Instructions to follow
Only the lines of the data below from the one with "For every named" through the one with "Unser Hof (346, 102)" are wanted. Repeat them exactly.

(Stored items)
★ ★ ★

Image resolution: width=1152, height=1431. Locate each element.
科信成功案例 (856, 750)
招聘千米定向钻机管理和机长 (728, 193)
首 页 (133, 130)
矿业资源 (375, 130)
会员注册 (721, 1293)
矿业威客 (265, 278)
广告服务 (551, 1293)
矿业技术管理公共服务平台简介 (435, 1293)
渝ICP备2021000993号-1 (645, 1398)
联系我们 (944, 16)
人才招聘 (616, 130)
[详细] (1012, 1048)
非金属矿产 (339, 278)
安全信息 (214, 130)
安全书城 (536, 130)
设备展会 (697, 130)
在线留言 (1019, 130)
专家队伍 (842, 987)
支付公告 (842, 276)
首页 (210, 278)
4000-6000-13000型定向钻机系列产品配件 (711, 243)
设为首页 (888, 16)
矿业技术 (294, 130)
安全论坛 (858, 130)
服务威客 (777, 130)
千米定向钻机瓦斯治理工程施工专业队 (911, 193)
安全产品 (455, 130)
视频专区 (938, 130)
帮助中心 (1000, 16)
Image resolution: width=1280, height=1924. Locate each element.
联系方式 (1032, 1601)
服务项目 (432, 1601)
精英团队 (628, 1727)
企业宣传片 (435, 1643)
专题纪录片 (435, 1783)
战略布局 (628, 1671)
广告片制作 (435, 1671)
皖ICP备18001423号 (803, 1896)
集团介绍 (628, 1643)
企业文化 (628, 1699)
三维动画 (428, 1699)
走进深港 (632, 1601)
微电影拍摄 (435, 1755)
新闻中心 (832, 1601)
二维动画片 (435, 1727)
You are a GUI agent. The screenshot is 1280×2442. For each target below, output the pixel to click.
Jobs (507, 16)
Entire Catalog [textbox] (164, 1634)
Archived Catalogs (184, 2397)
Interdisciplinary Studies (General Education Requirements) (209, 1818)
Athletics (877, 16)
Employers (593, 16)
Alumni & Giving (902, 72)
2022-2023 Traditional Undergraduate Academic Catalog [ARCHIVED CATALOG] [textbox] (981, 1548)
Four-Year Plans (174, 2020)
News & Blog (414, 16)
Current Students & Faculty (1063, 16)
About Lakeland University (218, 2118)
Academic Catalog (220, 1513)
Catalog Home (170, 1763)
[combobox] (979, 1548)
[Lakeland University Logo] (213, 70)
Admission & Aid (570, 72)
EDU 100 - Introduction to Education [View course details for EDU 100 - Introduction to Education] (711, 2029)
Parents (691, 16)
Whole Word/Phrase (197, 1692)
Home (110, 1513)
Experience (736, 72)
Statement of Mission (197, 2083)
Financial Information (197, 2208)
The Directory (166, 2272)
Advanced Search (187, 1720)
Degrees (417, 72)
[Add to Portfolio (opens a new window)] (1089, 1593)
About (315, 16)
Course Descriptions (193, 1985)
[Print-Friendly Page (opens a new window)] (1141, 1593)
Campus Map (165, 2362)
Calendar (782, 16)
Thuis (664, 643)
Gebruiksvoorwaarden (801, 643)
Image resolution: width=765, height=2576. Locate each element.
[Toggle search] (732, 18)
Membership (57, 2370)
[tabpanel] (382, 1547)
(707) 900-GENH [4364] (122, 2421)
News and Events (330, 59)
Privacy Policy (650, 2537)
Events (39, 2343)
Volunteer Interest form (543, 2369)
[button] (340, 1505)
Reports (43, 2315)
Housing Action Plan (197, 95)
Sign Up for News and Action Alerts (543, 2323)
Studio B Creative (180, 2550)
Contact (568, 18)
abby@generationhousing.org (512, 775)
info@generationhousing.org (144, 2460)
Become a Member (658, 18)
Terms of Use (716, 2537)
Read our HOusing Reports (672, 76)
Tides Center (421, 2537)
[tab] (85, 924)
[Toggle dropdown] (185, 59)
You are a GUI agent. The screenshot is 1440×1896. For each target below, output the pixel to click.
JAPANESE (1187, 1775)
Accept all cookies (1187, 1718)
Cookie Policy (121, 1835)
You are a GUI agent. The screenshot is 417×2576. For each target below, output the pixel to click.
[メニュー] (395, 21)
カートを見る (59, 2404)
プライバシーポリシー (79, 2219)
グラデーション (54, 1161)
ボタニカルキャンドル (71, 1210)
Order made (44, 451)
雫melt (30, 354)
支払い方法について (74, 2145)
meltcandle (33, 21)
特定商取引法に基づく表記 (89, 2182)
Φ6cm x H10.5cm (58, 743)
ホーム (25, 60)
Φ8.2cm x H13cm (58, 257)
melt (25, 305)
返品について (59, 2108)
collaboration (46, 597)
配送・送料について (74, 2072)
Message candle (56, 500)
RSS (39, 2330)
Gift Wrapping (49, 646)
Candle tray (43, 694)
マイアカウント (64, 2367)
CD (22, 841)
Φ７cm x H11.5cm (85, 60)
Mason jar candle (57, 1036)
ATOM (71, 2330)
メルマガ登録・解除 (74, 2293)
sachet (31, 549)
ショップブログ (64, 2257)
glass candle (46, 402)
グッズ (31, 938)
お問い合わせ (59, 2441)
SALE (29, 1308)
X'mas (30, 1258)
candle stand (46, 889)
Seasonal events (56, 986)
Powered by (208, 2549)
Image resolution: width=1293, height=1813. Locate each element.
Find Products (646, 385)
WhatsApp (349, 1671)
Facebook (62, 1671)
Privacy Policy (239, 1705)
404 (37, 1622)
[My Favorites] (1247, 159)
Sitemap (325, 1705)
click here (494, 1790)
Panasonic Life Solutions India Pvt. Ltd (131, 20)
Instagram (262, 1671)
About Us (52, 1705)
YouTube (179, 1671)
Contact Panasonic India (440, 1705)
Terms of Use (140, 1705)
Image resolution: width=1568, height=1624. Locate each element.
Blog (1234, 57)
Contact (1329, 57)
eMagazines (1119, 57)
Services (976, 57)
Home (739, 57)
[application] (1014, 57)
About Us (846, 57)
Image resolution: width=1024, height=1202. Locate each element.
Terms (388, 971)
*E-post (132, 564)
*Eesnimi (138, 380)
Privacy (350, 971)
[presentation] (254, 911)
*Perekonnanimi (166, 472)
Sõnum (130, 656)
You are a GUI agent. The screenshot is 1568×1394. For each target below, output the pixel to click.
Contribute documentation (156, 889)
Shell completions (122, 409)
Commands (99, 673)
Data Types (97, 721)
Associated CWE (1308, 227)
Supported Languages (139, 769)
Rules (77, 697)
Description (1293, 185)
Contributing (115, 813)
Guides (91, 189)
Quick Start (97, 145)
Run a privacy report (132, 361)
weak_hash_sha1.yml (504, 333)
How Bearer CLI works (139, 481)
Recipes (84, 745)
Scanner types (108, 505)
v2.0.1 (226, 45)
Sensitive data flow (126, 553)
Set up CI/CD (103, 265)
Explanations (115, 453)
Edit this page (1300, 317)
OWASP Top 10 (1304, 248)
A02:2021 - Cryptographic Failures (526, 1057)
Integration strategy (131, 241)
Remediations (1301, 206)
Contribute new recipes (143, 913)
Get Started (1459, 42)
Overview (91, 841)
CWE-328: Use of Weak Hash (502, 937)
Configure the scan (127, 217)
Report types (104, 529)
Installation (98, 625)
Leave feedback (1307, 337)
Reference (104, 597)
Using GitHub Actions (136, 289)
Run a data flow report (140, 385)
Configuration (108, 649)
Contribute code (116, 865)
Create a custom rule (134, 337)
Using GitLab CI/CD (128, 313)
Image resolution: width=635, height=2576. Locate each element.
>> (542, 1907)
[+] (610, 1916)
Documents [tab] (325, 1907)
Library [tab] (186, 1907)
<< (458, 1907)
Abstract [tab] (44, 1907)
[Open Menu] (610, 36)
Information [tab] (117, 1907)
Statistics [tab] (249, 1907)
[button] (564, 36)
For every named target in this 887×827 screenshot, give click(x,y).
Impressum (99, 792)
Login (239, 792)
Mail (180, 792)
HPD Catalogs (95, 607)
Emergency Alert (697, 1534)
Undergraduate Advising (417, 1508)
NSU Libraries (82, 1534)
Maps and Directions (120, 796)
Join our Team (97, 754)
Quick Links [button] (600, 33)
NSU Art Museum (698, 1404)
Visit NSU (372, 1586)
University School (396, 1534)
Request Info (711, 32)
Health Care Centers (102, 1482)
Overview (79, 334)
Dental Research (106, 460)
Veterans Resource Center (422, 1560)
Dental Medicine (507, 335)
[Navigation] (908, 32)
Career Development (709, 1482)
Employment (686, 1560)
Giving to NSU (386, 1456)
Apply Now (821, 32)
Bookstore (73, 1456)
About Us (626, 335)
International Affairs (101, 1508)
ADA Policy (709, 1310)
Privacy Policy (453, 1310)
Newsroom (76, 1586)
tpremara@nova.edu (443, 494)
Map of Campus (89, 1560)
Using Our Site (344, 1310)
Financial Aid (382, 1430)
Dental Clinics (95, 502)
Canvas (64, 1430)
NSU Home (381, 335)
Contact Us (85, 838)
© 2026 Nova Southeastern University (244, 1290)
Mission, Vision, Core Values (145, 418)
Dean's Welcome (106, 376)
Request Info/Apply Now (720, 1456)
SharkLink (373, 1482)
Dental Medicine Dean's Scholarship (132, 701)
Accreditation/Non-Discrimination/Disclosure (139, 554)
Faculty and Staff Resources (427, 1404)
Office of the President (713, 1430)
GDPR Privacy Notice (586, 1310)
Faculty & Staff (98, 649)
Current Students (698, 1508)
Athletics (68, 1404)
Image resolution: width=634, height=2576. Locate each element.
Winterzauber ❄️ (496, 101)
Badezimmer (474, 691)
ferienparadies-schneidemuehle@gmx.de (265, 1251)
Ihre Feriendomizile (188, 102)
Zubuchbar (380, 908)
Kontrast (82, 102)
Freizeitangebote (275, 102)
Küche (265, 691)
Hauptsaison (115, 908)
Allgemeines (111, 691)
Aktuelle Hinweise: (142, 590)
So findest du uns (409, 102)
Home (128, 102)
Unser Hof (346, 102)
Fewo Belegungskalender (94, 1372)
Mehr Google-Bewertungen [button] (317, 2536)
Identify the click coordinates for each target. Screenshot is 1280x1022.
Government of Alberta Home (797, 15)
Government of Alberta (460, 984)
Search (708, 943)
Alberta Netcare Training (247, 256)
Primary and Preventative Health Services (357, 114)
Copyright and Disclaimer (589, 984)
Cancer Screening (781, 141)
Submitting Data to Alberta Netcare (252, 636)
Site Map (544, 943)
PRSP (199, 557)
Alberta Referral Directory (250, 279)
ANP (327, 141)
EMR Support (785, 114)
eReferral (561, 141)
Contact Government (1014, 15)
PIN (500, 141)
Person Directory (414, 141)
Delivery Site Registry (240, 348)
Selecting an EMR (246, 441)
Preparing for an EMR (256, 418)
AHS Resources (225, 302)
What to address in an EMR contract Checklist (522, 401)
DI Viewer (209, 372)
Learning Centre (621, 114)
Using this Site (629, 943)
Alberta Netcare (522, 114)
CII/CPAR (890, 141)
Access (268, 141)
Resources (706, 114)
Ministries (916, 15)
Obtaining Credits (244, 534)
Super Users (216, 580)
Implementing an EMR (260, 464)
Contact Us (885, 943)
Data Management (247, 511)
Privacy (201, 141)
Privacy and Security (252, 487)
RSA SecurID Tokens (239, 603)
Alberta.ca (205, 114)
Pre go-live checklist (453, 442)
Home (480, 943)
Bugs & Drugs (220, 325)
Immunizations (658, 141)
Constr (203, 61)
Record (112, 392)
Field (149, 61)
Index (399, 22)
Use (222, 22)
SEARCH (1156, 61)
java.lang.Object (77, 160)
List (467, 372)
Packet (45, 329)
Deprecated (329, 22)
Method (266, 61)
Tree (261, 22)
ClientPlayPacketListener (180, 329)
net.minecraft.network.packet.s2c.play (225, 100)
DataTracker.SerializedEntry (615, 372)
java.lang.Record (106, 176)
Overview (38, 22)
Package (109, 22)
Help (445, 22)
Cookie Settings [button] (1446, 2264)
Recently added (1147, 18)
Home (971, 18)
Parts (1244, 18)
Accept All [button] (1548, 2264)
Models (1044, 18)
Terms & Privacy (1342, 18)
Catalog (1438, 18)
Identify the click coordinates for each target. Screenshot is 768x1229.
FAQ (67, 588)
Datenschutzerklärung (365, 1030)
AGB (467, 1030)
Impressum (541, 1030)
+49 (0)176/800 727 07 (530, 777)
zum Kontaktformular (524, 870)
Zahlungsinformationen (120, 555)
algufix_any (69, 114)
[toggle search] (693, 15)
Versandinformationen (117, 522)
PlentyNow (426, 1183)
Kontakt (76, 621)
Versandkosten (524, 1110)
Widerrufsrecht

★ ★ ★

Exercise solution
For every named target in this 887×827 screenshot, give click(x,y).
Impressum (99, 792)
Login (239, 792)
Mail (180, 792)
HPD Catalogs (95, 607)
Emergency Alert (697, 1534)
Undergraduate Advising (417, 1508)
NSU Libraries (82, 1534)
Maps and Directions (120, 796)
Join our Team (97, 754)
Quick Links [button] (600, 33)
NSU Art Museum (698, 1404)
Visit NSU (372, 1586)
University School (396, 1534)
Request Info (711, 32)
Health Care Centers (102, 1482)
Overview (79, 334)
Dental Research (106, 460)
Veterans Resource Center (422, 1560)
Dental Medicine (507, 335)
[Navigation] (908, 32)
Career Development (709, 1482)
Employment (686, 1560)
Giving to NSU (386, 1456)
Apply Now (821, 32)
Bookstore (73, 1456)
About Us (626, 335)
International Affairs (101, 1508)
ADA Policy (709, 1310)
Privacy Policy (453, 1310)
Newsroom (76, 1586)
tpremara@nova.edu (443, 494)
Map of Campus (89, 1560)
Using Our Site (344, 1310)
Financial Aid (382, 1430)
Dental Clinics (95, 502)
Canvas (64, 1430)
NSU Home (381, 335)
Contact Us (85, 838)
© 2026 Nova Southeastern University (244, 1290)
Mission, Vision, Core Values (145, 418)
Dean's Welcome (106, 376)
Request Info/Apply Now (720, 1456)
SharkLink (373, 1482)
Dental Medicine Dean's Scholarship (132, 701)
Accreditation/Non-Discrimination/Disclosure (139, 554)
Faculty and Staff Resources (427, 1404)
Office of the President (713, 1430)
GDPR Privacy Notice (586, 1310)
Faculty & Staff (98, 649)
Current Students (698, 1508)
Athletics (68, 1404)
Image resolution: width=634, height=2576. Locate each element.
Winterzauber ❄️ (496, 101)
Badezimmer (474, 691)
ferienparadies-schneidemuehle@gmx.de (265, 1251)
Ihre Feriendomizile (188, 102)
Zubuchbar (380, 908)
Kontrast (82, 102)
Freizeitangebote (275, 102)
Küche (265, 691)
Hauptsaison (115, 908)
Allgemeines (111, 691)
Aktuelle Hinweise: (142, 590)
So findest du uns (409, 102)
Home (128, 102)
Unser Hof (346, 102)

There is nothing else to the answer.